As notícias acerca da intenção do governo de fechar cursos cujos diplomados não tenham mercado de trabalho e de alterar o financiamento às instituições de ensino superior em função de novos critérios, embora perturbadoras, não deixavam de ser esperadas.

É, há muito, conhecido o excesso de cursos em alguns domínios, a inadequação de outros às necessidades e, suspeita-se, que, em muitos casos, são de baixa qualidade. Nestas condições, não é aceitável afirmar que recomendações e decisões que limitem este estado de coisas sejam atentados à liberdade de escolha dos cidadãos e à autonomia das instituições; o ?regresso à barbárie`, como alguém já disse! Por diversas razões. Essas afirmações defendem, implicitamente, a mercantilização de um ensino superior e de produtos/diplomados sem mercado, sem contudo o melhorarem e ignoram as condições específicas desse sistema de ensino em Portugal. É, em grande parte, financiado pelo erário público; o Estado é dos maiores, se não o maior, empregador dos diplomados; existe alguma dificuldade de obter no sector privado indicações claras e fiáveis acerca das suas necessidades, etc. Assim, o Estado não pode ignorar as eventuais assimetrias nesse nível de ensino. Mas os sucessivos governos têm vindo a alimentar as condições perversas conducentes às decisões que agora vai tomar. Tendo como referência a formação inicial de professores e, mesmo assim, sem querer generalizar vejamos algumas dessas condições.
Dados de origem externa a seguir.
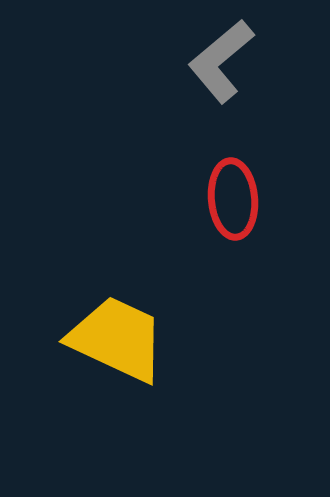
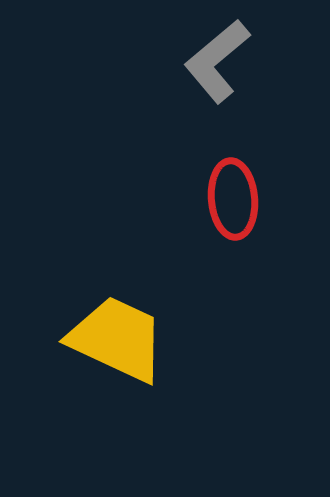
gray L-shape: moved 4 px left
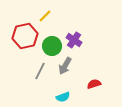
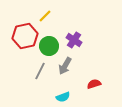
green circle: moved 3 px left
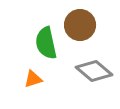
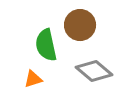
green semicircle: moved 2 px down
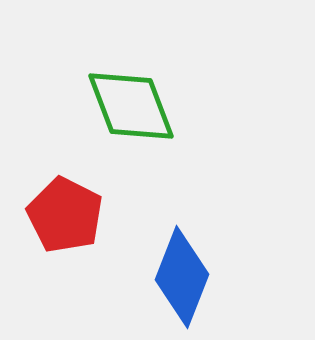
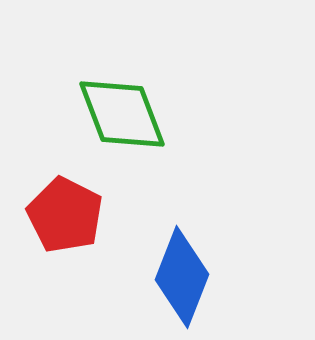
green diamond: moved 9 px left, 8 px down
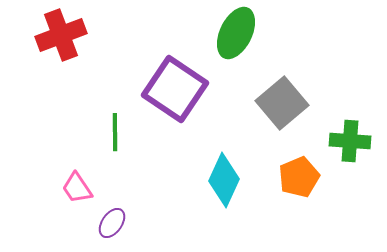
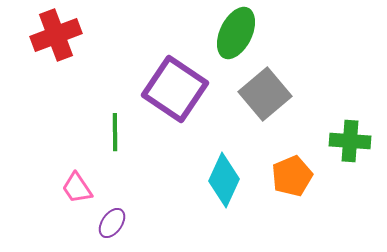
red cross: moved 5 px left
gray square: moved 17 px left, 9 px up
orange pentagon: moved 7 px left, 1 px up
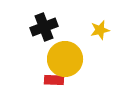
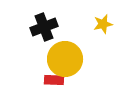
yellow star: moved 3 px right, 6 px up
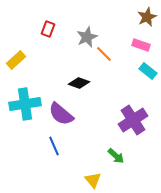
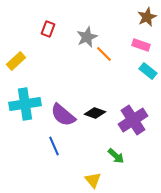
yellow rectangle: moved 1 px down
black diamond: moved 16 px right, 30 px down
purple semicircle: moved 2 px right, 1 px down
- Faltaram indicações claras acerca das necessidades do mercado e as consequentes recomendações. São excessivas (cerca de 330, de acordo com dados do INAFOP) as licenciaturas que orientam para a docência. O governo sabia-o, poderia ter tido alguma intervenção moderadora.
- O orçamento das instituições tem sido definido, quase exclusivamente, com base no número de alunos inscritos na formação inicial, tornando-as financeiramente cativas desse tipo de formação. Este facto, aliado á tradicional dependência do orçamento de estado, tem levado as instituições a correr para à frente, criando cursos de formação inicial muito para além das necessidades. Tratava-se de uma questão de sobrevivência. As iniciativas para outros tipos de formação mantiveram-se à margem do streaming da instituição, débeis e ocasionais, dependentes de financiamentos pontuais no âmbito de programas europeus.
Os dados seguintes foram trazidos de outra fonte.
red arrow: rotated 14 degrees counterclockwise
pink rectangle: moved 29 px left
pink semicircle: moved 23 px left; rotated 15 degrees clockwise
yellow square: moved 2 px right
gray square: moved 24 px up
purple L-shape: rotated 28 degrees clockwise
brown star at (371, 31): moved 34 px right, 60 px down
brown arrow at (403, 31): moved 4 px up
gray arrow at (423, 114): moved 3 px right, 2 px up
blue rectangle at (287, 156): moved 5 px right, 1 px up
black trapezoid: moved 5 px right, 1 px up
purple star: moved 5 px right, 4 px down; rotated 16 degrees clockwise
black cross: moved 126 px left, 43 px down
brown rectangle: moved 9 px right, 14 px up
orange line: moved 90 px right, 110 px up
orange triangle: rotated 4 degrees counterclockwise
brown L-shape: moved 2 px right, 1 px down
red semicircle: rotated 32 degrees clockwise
- O corpo docente foi sendo recrutado e formado em função das componentes curriculares da formação inicial para a docência e, mais do que isso, em áreas de intervenção muito específicas que agora são colocadas em questão. A reconversão torna-se, agora, mais difícil.
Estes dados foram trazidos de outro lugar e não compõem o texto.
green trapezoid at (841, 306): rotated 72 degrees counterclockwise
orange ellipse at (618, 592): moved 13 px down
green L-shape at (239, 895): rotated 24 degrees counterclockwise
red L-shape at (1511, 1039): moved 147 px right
- O funcionamento da procura também contribuiu para este estado de coisas. A obtenção de um diploma/grau académico sobrepunha-se, frequentemente, aos critérios de qualidade do curso e à sua adequação e utilidade no mercado de trabalho. Isto deu abertura para todo o tipo de ofertas, sendo neste clima que proliferaram as instituições de ensino superior privadas.
E agora?
Desde há uns anos que o contingente de jovens diplomados sem emprego no seu domínio de formação, vai aumentando. Na docência as notícias são preocupantes. Alguns vão contornando a situação e orientam-se para outras vias profissionais, outros vão tentando, todos os anos, entrar na profissão que acreditaram que iria ser a sua. Foi-lhes transmitida a perspectiva e a expectativa de que iriam ser professores. Mais do que isso, que iriam ser sempre professores. Penso que esta é uma questão a ser seriamente considerada na formação inicial de professores. É necessário proporcionar formações que desenvolvam disposições para o desenvolvimento de competências, ao longo da vida, para responder a desafios profissionais, para além da área estrita da docência.
A educação não se faz só com professores. A sua qualidade está cada vez mais dependente de intervenções a montante da sala de aula. São aí necessários mais e melhores profissionais. O espaço entre a sociedade/família e o professor tornou-se cada vez mais amplo e complexo exigindo a intervenção de agentes educativos especializados. Continuamos a formar na convicção de que os nossos alunos irão ser sempre professores; a formação continua muito estreita, modelar, receituária e assente em práticas reproduzidas. Não se trata de preparar para virem a ter várias especializações, mas para serem profissionais com bases e disposições para, no futuro, desenvolverem competências para intervir noutros domínios educativos. É cada vez mais esperado que a formação inicial seja apoiada na análise e conhecimento das situações sociais em que se encontram as necessidades a que a docência pode responder, mas que também exigem outras formas de intervenção. É uma formação para o desenvolvimento de capacidades de análise que sustentem a tomada de decisões; um aspecto da tão falada formação do professor intelectual, capaz de decidir em configurações sociais em permanente mudança. Esta orientação formativa encerra disposições pessoais para ? através da formação ao longo da vida - responder, da melhor forma, às necessidades no espectro social em que se actua e, se necessário, para reorientar a intervenção profissional para outros âmbitos dentro desse espaço.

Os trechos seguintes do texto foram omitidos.